ネムリミミズハゼ
日本の汽水・淡水魚類は約700種類。
その中で完模式標本以外に記録がないのは、同物異名(シノニム)を除いてたった1種類。それがネムリミミズハゼ Luciogobius dormitoris Shiogaki and Dotsu 1976 です。
1971年9月1日に臼杵市佐志生港に注ぐ佐志生川の感潮域で採集された1個体に基づき、
新種として1976年に記載されました。
それから44年(記載後39年)間に1個体も記録がありません。
|
レッドデータブック
環境省版レッドリスト(2013)は情報不足(DD)で、レッドデータブック(2014)には「追加標本は得られていない」とあります。
大分県版レッドデータブック(2011)は情報不足(DD)です。
すなわち、1976年の記載論文以外の情報がなく、よくわからないのです。
環境省レッドリストにある「絶滅EX」の定義は「情報量が少ないもの 過去50年間前後の間に、信頼できる生息の情報が得られていない」です。
ネムリミミズハゼは情報量が少なく、44年間も信頼できる生息の情報が得られていません。次期のレッドリストで絶滅EXとされても不思議ではありません。
|
幻の魚
こうした完模式標本以外に見つからない種類は、しばしば同物異名として片付けられます。

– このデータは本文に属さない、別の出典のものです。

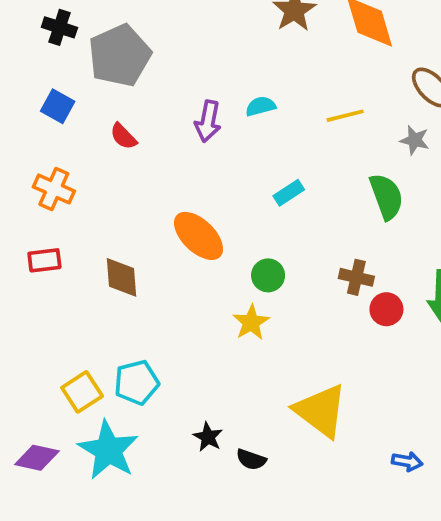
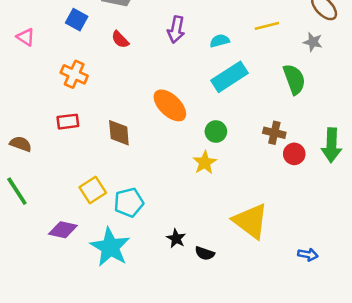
cyan semicircle: (261, 106) -> (220, 41), moved
cyan rectangle: (289, 193) -> (230, 77), size x1.8
yellow square: (82, 392) -> (93, 190), moved
purple diamond: (37, 458) -> (63, 230), moved

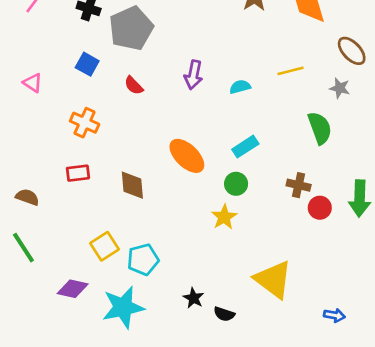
cyan rectangle: (230, 77) -> (245, 147), moved, size x0.7
cyan star: (110, 247) -> (123, 307), turned 30

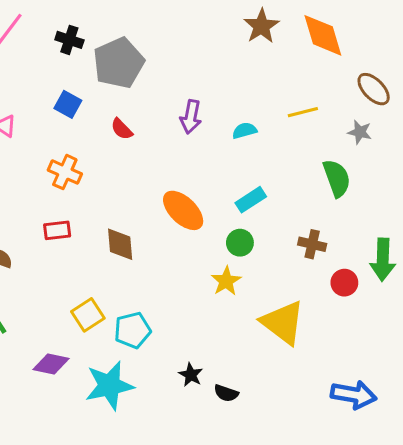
red circle: (320, 208) -> (344, 283), moved
yellow triangle: (273, 279) -> (283, 323), moved
blue arrow: (334, 315) -> (354, 395), size x1.8

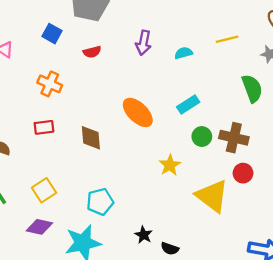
red semicircle: (122, 129) -> (92, 52), turned -60
green circle: (240, 243) -> (202, 137), moved
brown cross: (312, 244) -> (234, 138), size x1.4
red circle: (344, 283) -> (243, 173), moved
yellow square: (88, 315) -> (44, 190), moved

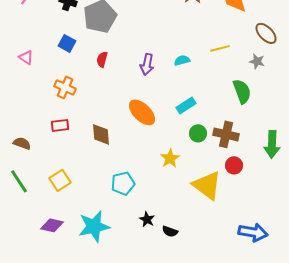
purple arrow: (144, 43) -> (147, 64), moved
red semicircle: (92, 52) -> (102, 59), turned 119
cyan pentagon: (100, 202) -> (123, 183), moved
purple diamond: (39, 227) -> (52, 225), moved

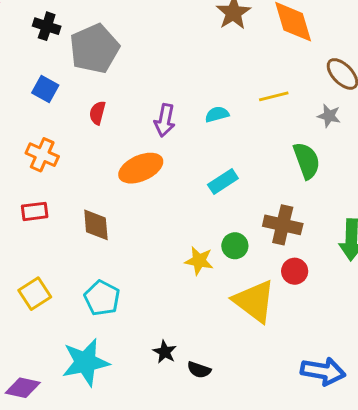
orange ellipse: (142, 112) -> (141, 168), moved, turned -68
green circle: (198, 133) -> (235, 246), moved
yellow star: (170, 158) -> (199, 261), turned -30
cyan pentagon: (123, 183) -> (102, 298), moved, turned -30
purple diamond: (52, 225) -> (23, 388), moved

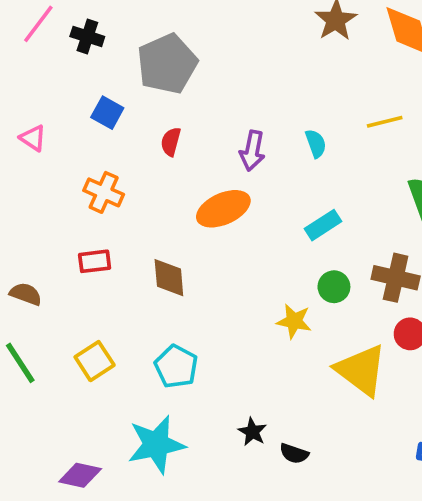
black cross: (47, 26) -> (87, 36), moved
cyan semicircle: (217, 114) -> (316, 143), turned 85
green circle: (235, 246) -> (334, 287), moved

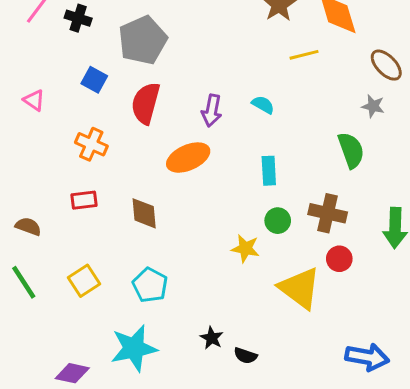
yellow line: (385, 122) -> (304, 55), moved
red semicircle: (171, 142) -> (146, 103), size x1.8
cyan semicircle: (316, 143) -> (263, 105), turned -40
cyan rectangle: (323, 225) -> (269, 171), turned -60

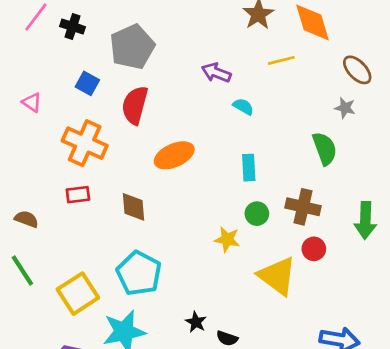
purple arrow: (212, 111) -> (216, 73), moved, turned 100
orange cross: (91, 144) -> (85, 143), size x1.5
yellow square: (84, 281) -> (78, 294), moved, size x1.4
cyan pentagon: (150, 285) -> (139, 273), size x1.4

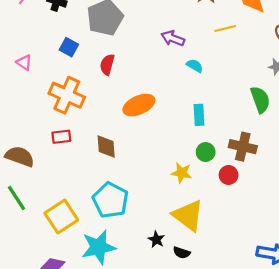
red semicircle: (135, 105) -> (107, 65), size x0.7
brown semicircle: (26, 219) -> (20, 156), size x1.5
red circle: (314, 249) -> (229, 175), moved
yellow triangle: (277, 276) -> (188, 215), moved

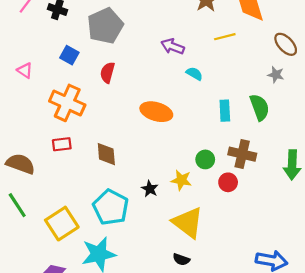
orange ellipse: (139, 105) -> (156, 112), moved, turned 40
cyan rectangle: (199, 115) -> (225, 111), moved
black star: (156, 239) -> (150, 189), moved

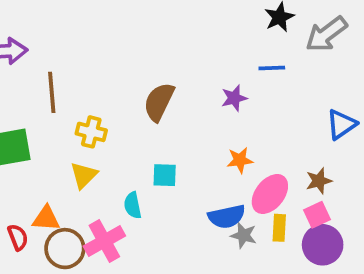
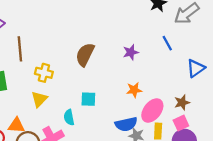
blue line: (272, 68) -> (167, 43), moved, turned 63

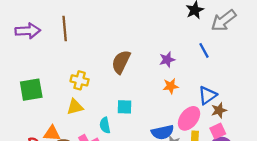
brown line: (20, 49) -> (65, 29), moved
blue triangle: (196, 68) -> (207, 95), moved
orange star: (134, 90) -> (171, 86), moved
yellow triangle: (39, 99) -> (75, 107), turned 30

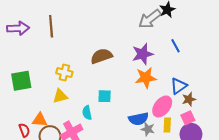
gray arrow: (224, 20) -> (150, 19), moved
purple star: (167, 60) -> (143, 54), size x1.5
brown semicircle: (121, 62) -> (101, 56), turned 45
orange star: (171, 86) -> (146, 78), size x1.5

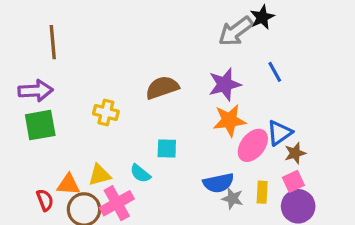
brown line: (51, 26) -> (53, 42), moved
purple arrow: (18, 28) -> (36, 91), moved
yellow triangle: (60, 96) -> (100, 175), moved
pink ellipse: (162, 106) -> (253, 145), moved
cyan semicircle: (87, 113) -> (140, 173), turned -40

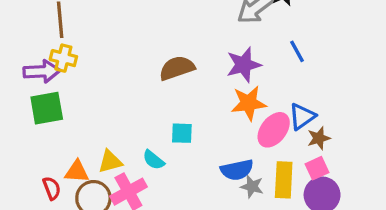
yellow cross: (106, 113) -> (63, 58), moved
yellow rectangle: (262, 192) -> (284, 180), size x1.5

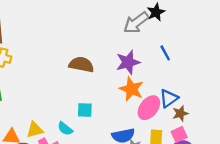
brown semicircle: (177, 68) -> (81, 65), turned 30
orange star: (249, 103) -> (131, 89), turned 30

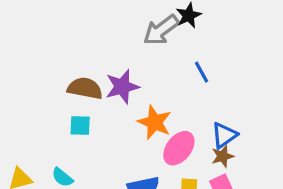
purple star: (128, 62) -> (122, 87), moved
blue triangle: (169, 98) -> (224, 135), moved
cyan square: (85, 110) -> (80, 126), moved

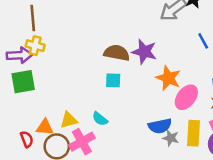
purple star: (122, 87) -> (144, 52), turned 30

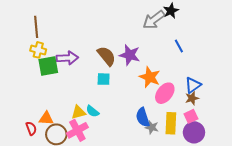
brown semicircle: (117, 53) -> (107, 56), turned 40
purple arrow: (20, 55) -> (67, 58), moved
green square: (23, 82) -> (48, 66), moved
yellow triangle: (69, 120) -> (78, 112), moved
blue semicircle: (160, 126) -> (143, 117), turned 84

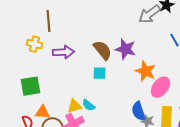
brown line: (36, 27) -> (48, 21), moved
green square: (48, 66) -> (30, 86), moved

例えばイドミミズハゼの変異個体を、新種だと間違えてネムリミミズハゼとしたのではないか。
こうした説が流れだすと、いつの間にか図鑑から消えていきます。
実際に環境省版レッドデータブック(2003)では
「従来、イドミミミズハゼとして報告されている長崎県大村湾産の標本はネムリミミズハゼと類似の特徴を持つ。本種の分類の再検討が必要である」とあります。
こうした状況で記載後39年間も、よく生き残ったものです。こんな幻の魚が他にあるでしょうか。
|
|
2015年04月02日 |
淡水魚写真図鑑のイドミミズハゼは、複数種が含まれていることは分かっていましたが、
そのうち1種がイドミミズハゼO型だと思い、
Kさんにお願いして長崎県大村湾産イドミミズハゼO型, Luciogobius sp.の生態,生活史と飼育を、送って頂きました(感謝)。
それを拝読して、淡水魚写真図鑑にはイドミミズハゼ(普通の体型)、イドミミズハゼO型(太短い体型)、
イドミミズハゼ近縁種(細長い体型)の3種だと思われました。
イドミミズハゼとされているものには、これら以外も含まれていると思いGoogleで検索しました。
番匠おさかな館を開いたとき
「あっ!これネムリミミズハゼ」と思いました。
ちなみに、写真は左からイドミミズハゼO型、
イドミミズハゼ近縁種、
ネムリミミズハゼだと思われます。
イドミミズハゼのページにイドミミズハゼは載っていませんでした。
そんなことより幻の魚ネムリミミズハゼの画像があるのです。その時にツイートしました。
すぐに写真から各部を確認し、ネムリミミズハゼだと確信を持ち、Kさんへメールしました。
|
2015年04月03日 |
Kさんから「ネムリミミズっぽいですが」とつれないご返信で、メラメラ燃えるものがありました。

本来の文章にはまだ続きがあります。